### BRIEF
Every line below between the line holding "Come Out Of You In The" and the line holding "rdkbantennews@gmail.com", inclusive, should be repeated exactly, and all other lines omitted.
>>>
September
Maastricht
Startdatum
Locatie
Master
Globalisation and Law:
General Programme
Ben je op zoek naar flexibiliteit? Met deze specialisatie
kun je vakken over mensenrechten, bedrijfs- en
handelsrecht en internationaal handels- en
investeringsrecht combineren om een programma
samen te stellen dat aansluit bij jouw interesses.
<<<
>>>
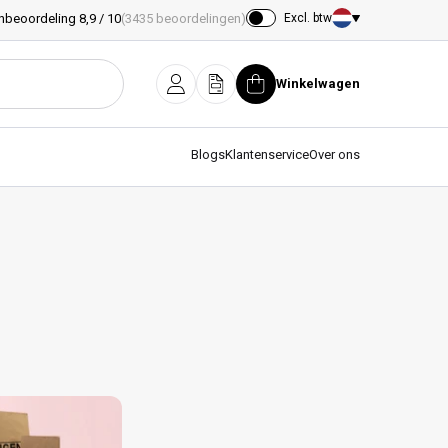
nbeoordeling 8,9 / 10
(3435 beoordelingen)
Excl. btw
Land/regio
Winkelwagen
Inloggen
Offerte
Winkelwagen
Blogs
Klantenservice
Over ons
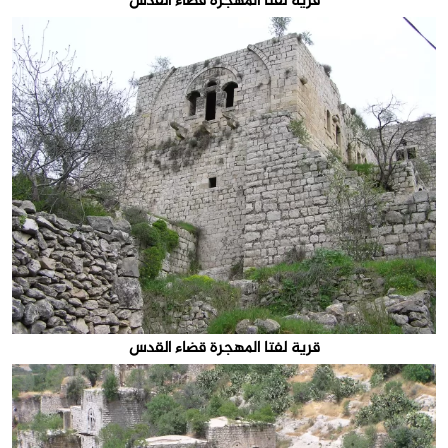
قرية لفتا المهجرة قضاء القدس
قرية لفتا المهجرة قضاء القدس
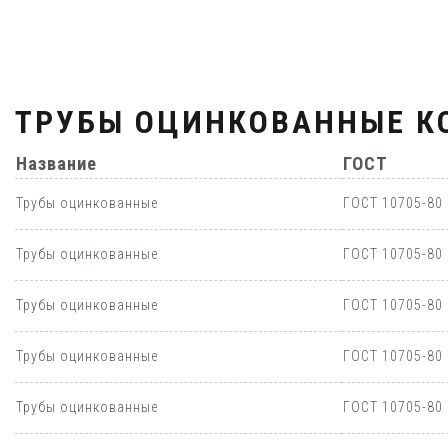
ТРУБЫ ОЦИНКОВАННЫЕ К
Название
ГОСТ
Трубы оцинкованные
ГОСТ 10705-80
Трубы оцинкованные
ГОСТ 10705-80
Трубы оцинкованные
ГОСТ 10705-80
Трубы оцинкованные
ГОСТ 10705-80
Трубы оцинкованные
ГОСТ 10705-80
<<<
>>>
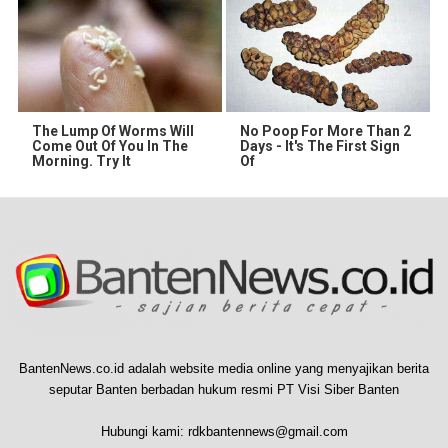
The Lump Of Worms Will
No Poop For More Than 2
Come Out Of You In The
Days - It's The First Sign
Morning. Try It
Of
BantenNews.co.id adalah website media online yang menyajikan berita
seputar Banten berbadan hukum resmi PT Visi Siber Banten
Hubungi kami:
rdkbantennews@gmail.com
<<<
### COMPLETED EXERCISE
Come Out Of You In The
Days - It's The First Sign
Morning. Try It
Of
BantenNews.co.id adalah website media online yang menyajikan berita
seputar Banten berbadan hukum resmi PT Visi Siber Banten
Hubungi kami:
rdkbantennews@gmail.com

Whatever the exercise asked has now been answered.